L’esprit des jardins médiévaux convient très bien aux aromatiques. Soulignés de bois ou de plessis, implantés dans le jardin ou incrustés dans une cour, des carrés de 1 m à 1,30 m permettent la plantation d’une gamme diversifiée, utile pour la cuisine et pour stimuler notre santé. L’atout des carrés est aussi de transformer le moindre espace en lieu d’agrément.
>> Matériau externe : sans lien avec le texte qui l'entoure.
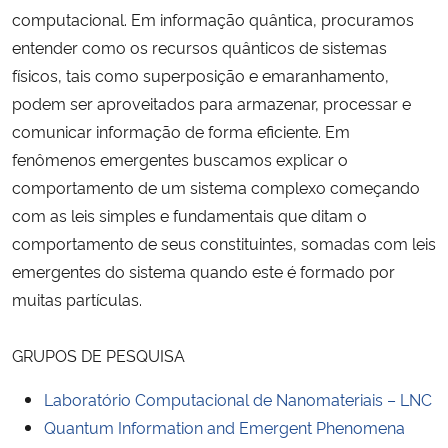
computacional. Em informação quântica, procuramos
Ministério da Cidadania
entender como os recursos quânticos de sistemas
Ministério da Saúde
físicos, tais como superposição e emaranhamento,
podem ser aproveitados para armazenar, processar e
Ministério de Minas e Energia
comunicar informação de forma eficiente. Em
fenômenos emergentes buscamos explicar o
Ministério da Ciência, Tecnologia, Inovações e Comunicações
comportamento de um sistema complexo começando
com as leis simples e fundamentais que ditam o
Ministério do Meio Ambiente
comportamento de seus constituintes, somadas com leis
emergentes do sistema quando este é formado por
Ministério do Turismo
muitas partículas.
Ministério do Desenvolvimento Regional
GRUPOS DE PESQUISA
Controladoria-Geral da União
Laboratório Computacional de Nanomateriais – LNC
Quantum Information and Emergent Phenomena
Ministério da Mulher, da Família e dos Direitos Humanos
Ils s’implantent directement dans le sol si vous avez une terre arable, facile à jardiner. Dans ce cas, commencez par tracer l’emplacement au sol, grelinez puis désherbez soigneusement avant de poser des bordures en bois, en pierre ou en métal. Si votre sol est trop lourd, argileux, vous pouvez en rehausser le niveau avec une terre plus légère, en incorporant des cailloux pour la drainer ; s’il est trop pauvre pour accueillir des plantes gourmandes, amendez‑le à l’aide de compost très mûr.

Améliorer la nature du sol permet d’introduire une gamme de plantes plus variée : on peut par exemple créer un carré pour des plantes de milieux plus secs ou plus humides, en variant les substrats. Une fois la plantation faite, l’entretien des carrés se révèle extrêmement plaisant s’il est réalisé régulièrement ; c’est même la phase de décompression idéale après une journée de travail !

PLANTATION

On peut jouer sur différents thèmes, selon l’emplacement des carrés. Par exemple, on peut décider d’installer près de la cuisine les plantes aromatiques indispensables, qu’elles soient culinaires ou utilisées pour les tisanes et les boissons :

  • à exposition ensoleillée, on opte pour les méditerranéennes – calament (thé d’Aubrac), lavande, hélichryse, romarin, sarriette, thym, hysope, origan, serpolet et toute la gamme des sauges. Plantées dans des espaces surexposés, brûlants, elles présentent l’avantage de diminuer l’effet de réverbération et de surchauffe par la simple présence de leur feuillage ;
  • au soleil, en terre humifère, restant un peu fraîche l’été, on pense aux espèces moins courantes comme la monarde, les agastaches, mais aussi la verveine ;
  • à mi‑ombre, c’est le meilleur endroit pour cultiver les basilics qui souffrent du réchauffement climatique et ne supportent plus la canicule estivale. On y installe aussi le persil, la ciboulette, l’oseille, la mélisse ;
  • au nord, on s’offrira celles de la mi‑ombre, complétées par la luxuriance des bouquets de menthe et d’estragon.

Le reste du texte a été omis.